Case Report
A 67-year-old man was seen in surgical oncology clinic with a 6-month history of intermittent hematochezia and a new, palpable perineal mass (Fig 1). His previous surgical history was notable for two prior perineal abscesses. The first was 10 years prior and resolved after incision and drainage. The second was 3 years prior to this visit and did not respond to incision and drainage, requiring subsequent draining seton placement.
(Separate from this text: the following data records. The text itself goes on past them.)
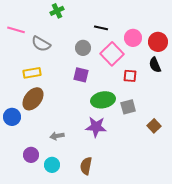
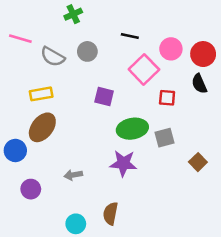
gray circle: (83, 48) -> (87, 51), moved
purple circle: (31, 155) -> (31, 189), moved
cyan circle: (52, 165) -> (76, 224), moved

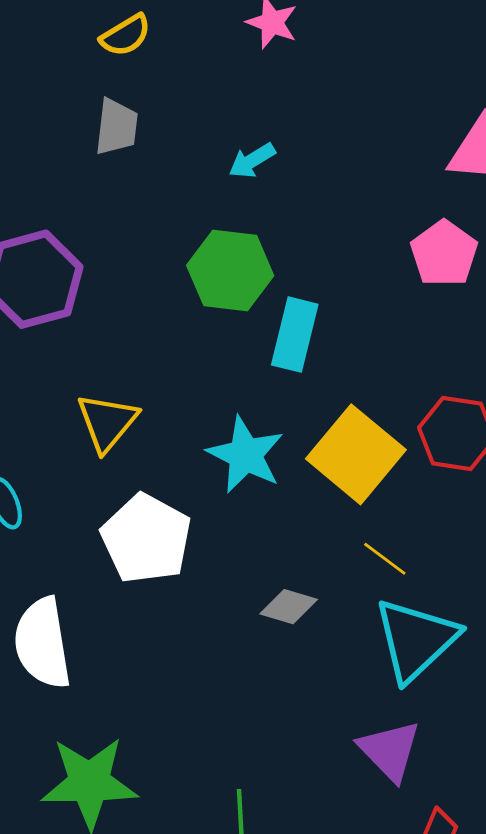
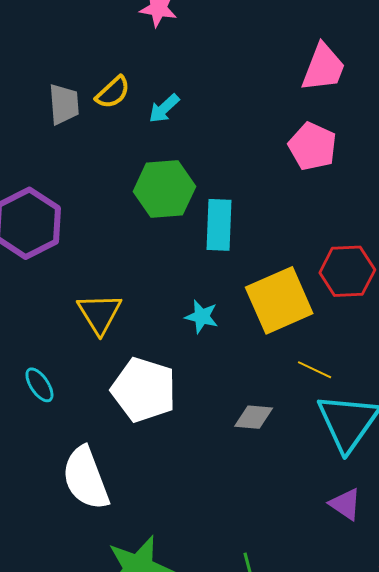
yellow semicircle: (126, 35) -> (113, 92), moved
yellow square: (356, 454) -> (279, 300), turned 38
cyan star: (245, 455) -> (202, 317), size x0.6
purple triangle: (390, 751) -> (345, 504), size x0.7

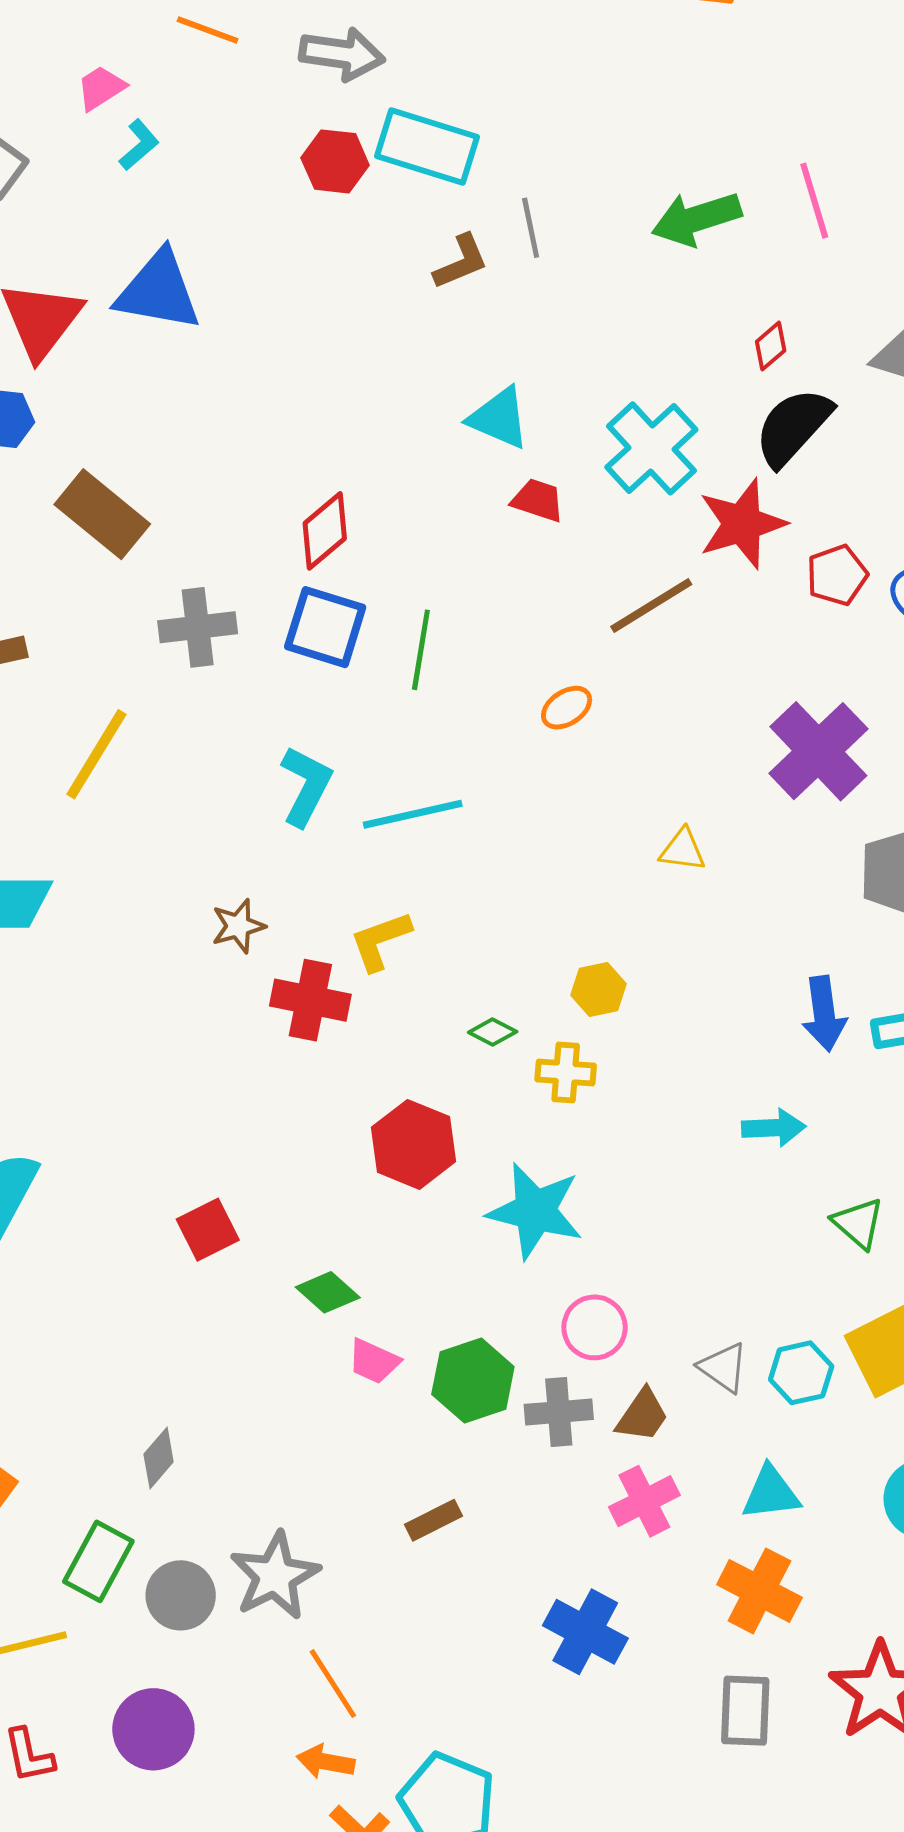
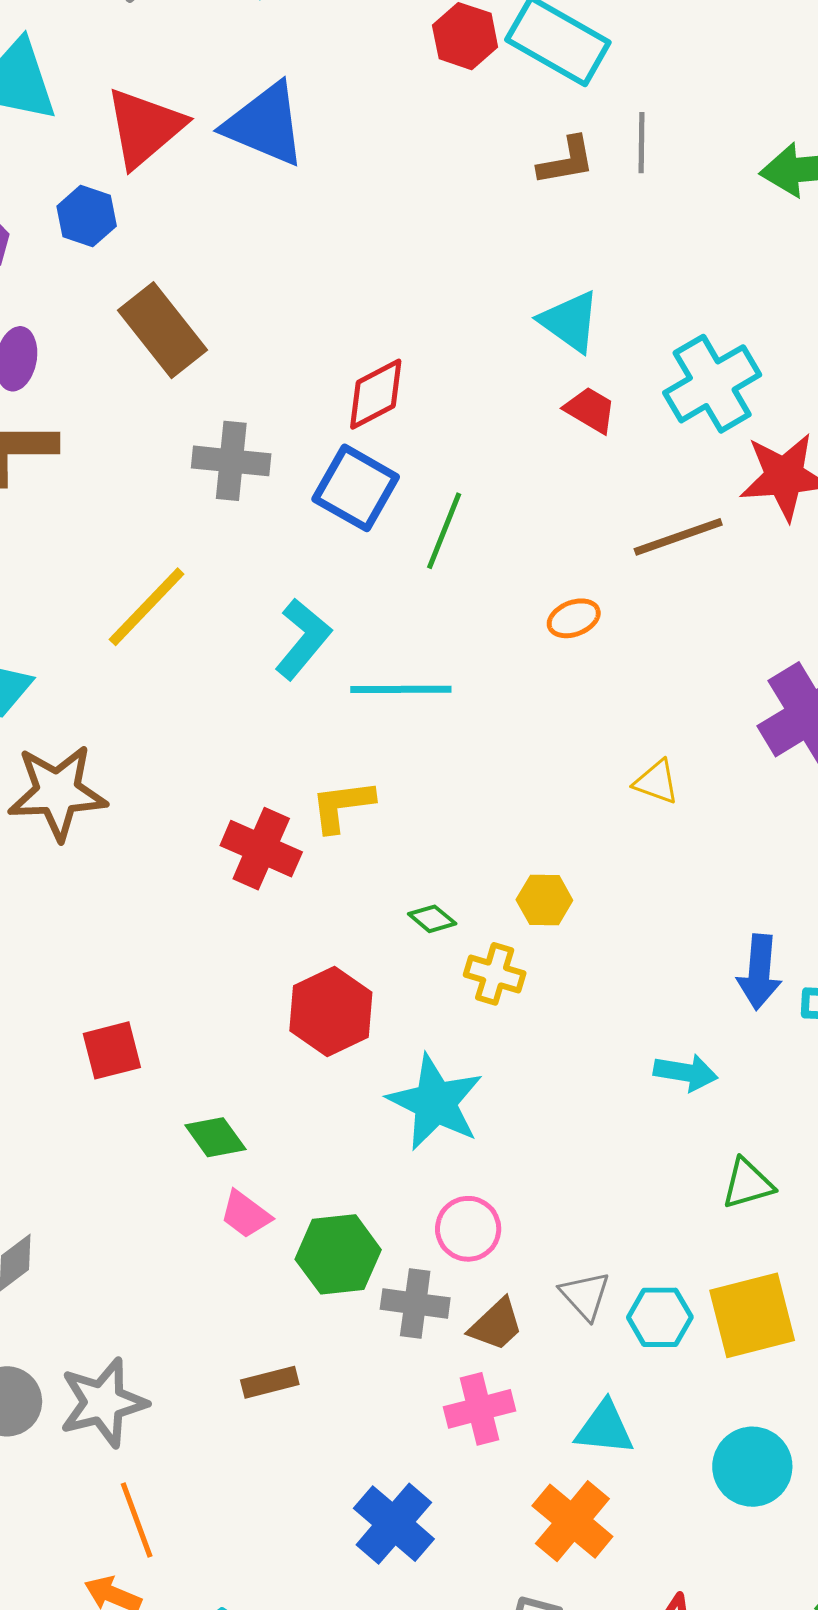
yellow line: (96, 754) -> (147, 607), moved
brown star: (238, 926) -> (57, 792), moved, size x1.8
green triangle: (858, 1223) -> (748, 1184), turned 50

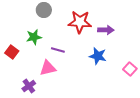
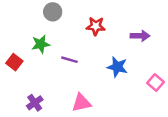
red star: (80, 22) -> (96, 26), size x0.7
purple arrow: (106, 30) -> (140, 36), moved
pink triangle: (48, 68) -> (81, 103), moved

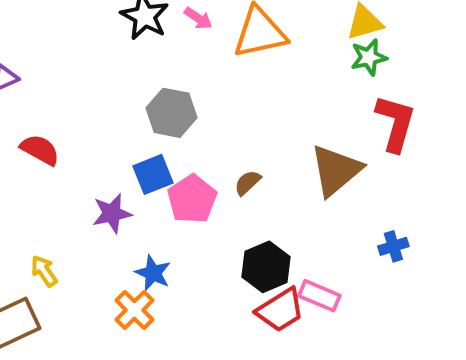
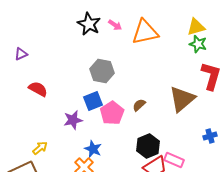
green star: (369, 57) -> (198, 44), turned 30
yellow arrow: (44, 271) -> (40, 148), turned 84

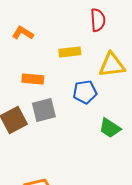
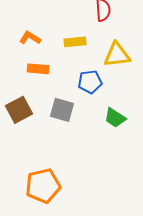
orange L-shape: (23, 33) -> (30, 38), moved
gray square: (44, 110) -> (62, 110), moved, turned 30

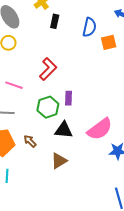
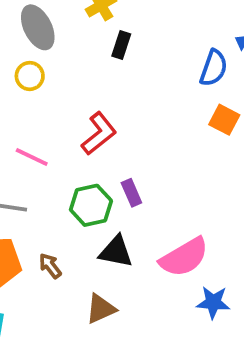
blue semicircle: (89, 27) -> (214, 68), moved
orange square: (109, 42) -> (224, 120), moved, turned 35
purple rectangle: (68, 98) -> (131, 193), turned -32

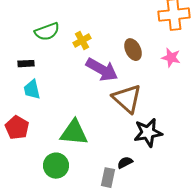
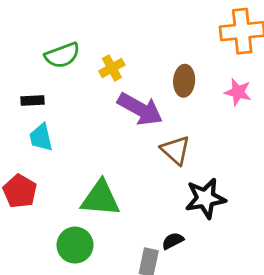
brown ellipse: (133, 50) -> (184, 81), turned 30
brown triangle: (127, 99) -> (176, 150), size x0.7

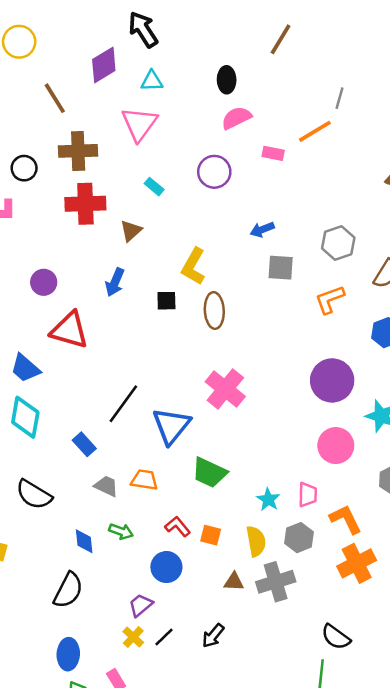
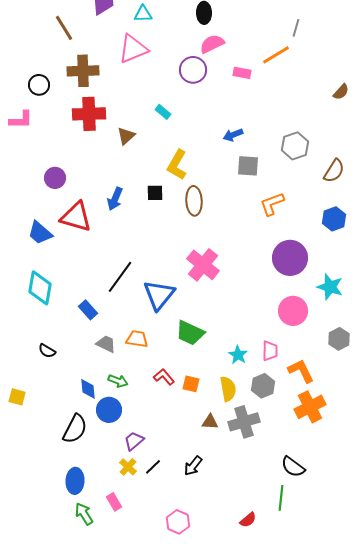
pink triangle: (139, 124) -> (133, 49), turned 32
purple circle: (214, 172) -> (193, 70), moved
cyan rectangle: (154, 187) -> (163, 112), moved
blue arrow: (115, 282) -> (115, 199), moved
orange L-shape: (330, 299) -> (272, 204), moved
blue trapezoid: (25, 368) -> (40, 233), moved
black semicircle: (34, 495) -> (47, 351), size x0.6
blue circle: (166, 567) -> (109, 410), moved

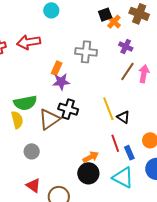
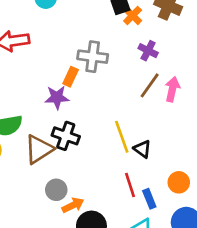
orange rectangle: (57, 68) -> (71, 77), moved
gray circle: (32, 151) -> (56, 190), moved
orange arrow: (91, 157) -> (73, 205), moved

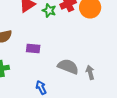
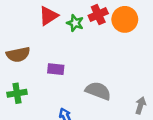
gray arrow: (90, 72) -> (141, 105), moved, turned 32

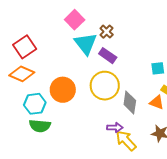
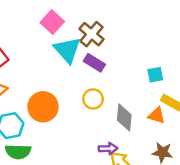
brown cross: (107, 32) -> (91, 34), size x1.5
yellow circle: (105, 86) -> (93, 99), size x0.6

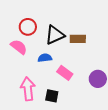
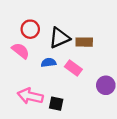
pink rectangle: (65, 73) -> (73, 68), moved
pink arrow: (28, 89) -> (30, 96), turned -70

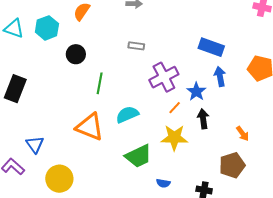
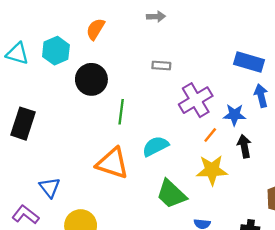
black circle: (76, 54) -> (91, 79), size x1.4
blue star: (196, 92) -> (234, 115), turned -30
green trapezoid: (138, 156) -> (171, 194), turned 72

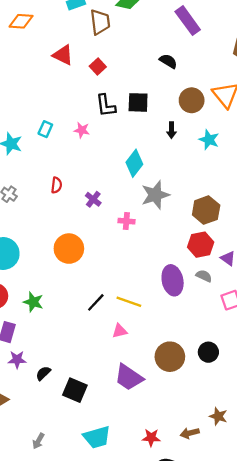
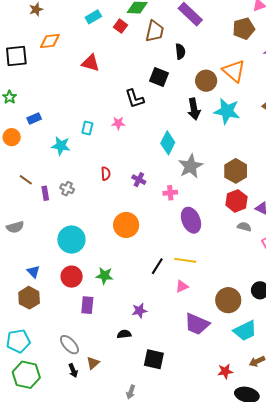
brown trapezoid: (100, 22) -> (155, 31), moved, turned 30
black semicircle: (168, 61) -> (180, 51), turned 63
red square: (98, 67) -> (121, 26), moved
black square: (138, 102) -> (159, 77), moved, turned 30
black arrow: (171, 130) -> (194, 109), size x1.5
cyan star: (209, 140) -> (227, 111), size x1.5
purple ellipse: (173, 280) -> (191, 220), moved
purple star: (17, 360) -> (140, 311), moved
black semicircle: (43, 373) -> (124, 334), turned 48
black square: (75, 390) -> (154, 359), moved
cyan trapezoid: (97, 437) -> (245, 331), moved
The operative findings at that time revealed a complicated, intersphincteric fistula in ano. He was discharged from surgery clinic after an appropriate convalescence at 2 weeks.
Fig 1.
He had no interval follow-up for 3 years until he presented with hematochezia. He had no change in stool caliber or constitutional symptoms. His past medical history was notable for diabetes, cerebrovascular accident, and hyperlipidemia. There was no family history of colon cancer.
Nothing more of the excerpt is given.